Why is an EA profitable in backtests but blows the account in a real account?

shanmugapradeep

Active Trader
Dec 18, 2020
166
13
34
40
Hello,


There are several EAs in the market claiming to be profitable by showing backtest data. I have tried tons of free and paid EAs with amazing backtest results. In backtests, these EAs show impressive returns and very low drawdowns, even over several years of historical data.


However, when the same EAs are applied to a real account with the same settings, the results are completely different—they blow the account within a day, a week, or at most, a month.


Are backtest data unreliable or not legitimate?
 
Hello,


There are several EAs in the market claiming to be profitable by showing backtest data. I have tried tons of free and paid EAs with amazing backtest results. In backtests, these EAs show impressive returns and very low drawdowns, even over several years of historical data.


However, when the same EAs are applied to a real account with the same settings, the results are completely different—they blow the account within a day, a week, or at most, a month.
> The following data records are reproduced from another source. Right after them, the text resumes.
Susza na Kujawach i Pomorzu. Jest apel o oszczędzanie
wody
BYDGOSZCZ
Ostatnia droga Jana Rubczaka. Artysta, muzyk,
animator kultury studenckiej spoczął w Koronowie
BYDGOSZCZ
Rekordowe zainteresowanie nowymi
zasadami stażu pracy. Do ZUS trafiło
Are backtest data unreliable or not legitimate?
Backtest data is often misleading because EAs are optimized for past conditions but fail in live markets due to slippage, spread, and execution issues. Many rely on curve-fitting, making them unreliable. If an EA consistently fails in real trading, its backtest results are irrelevant or manipulated. Manual trading with proper risk management is a safer choice.
 
Backtests use historical data and assume perfect execution, ignoring real-world factors like slippage, latency, and volatile spreads. Live trading exposes these flaws, causing unexpected losses.
 
Yes, backtests can be misleading. The only time I rely on a backtest of an optimised strategy is after I have backtested that same strategy on numerous (10+) pairs because most pairs have vastly different price action. So if the one strategy can deal with all these different price dynamics, the chance of it performing profitably going forward on the pair I developed the strategy for, is much enhanced.
I also don't use so called "perfect" tick data for backtesting. I use the data from the live account that I trade with, warts and all since that is the type of tick data used for trading. Why use "perfect" data when we trade on imperfect data with whichever broker we use.
 
Because backtests have perfect conditions, no surprises. Real trading is messy, with slippage, delays, and wild markets that the EA wasn’t ready for.
 
all the answers are correct but also there is another factor, if the EA works based on lagging data, like some indicators, that will work perfect on historical data (well because its not lagging in historical data) but in real market the situation is live!
 
Backtests are essential for me because I use my own multifunctional/programmable EA to develop strategies; ie not commercial "blackbox" EAs.
So I develop, optimise and backtest as I outlined in my first Post on Monday. ie backtesting on multiple 2 year Out of Sample data sets.
With that approach both my portfolios on demo and on live are performing as per expected from backtests; but only 2.5 months and 1 month respectively so far so still only indicative. But the demo did survive the aftermath of the Liberation Day tariff antics of DJT! So that is a plus.
 
Because backtests have perfect conditions, no surprises. Real trading is messy, with slippage, delays, and wild markets that the EA wasn’t ready for.
Agreed and there are mostly of them which requires monitoring during the high volatile markets because they are coded to follow the technical analysis in my opinion.
 
Agreed and there are mostly of them which requires monitoring during the high volatile markets because they are coded to follow the technical analysis in my opinion.
You're right. Many EAs perform well in theory, but without proper risk controls, they struggle under real market volatility.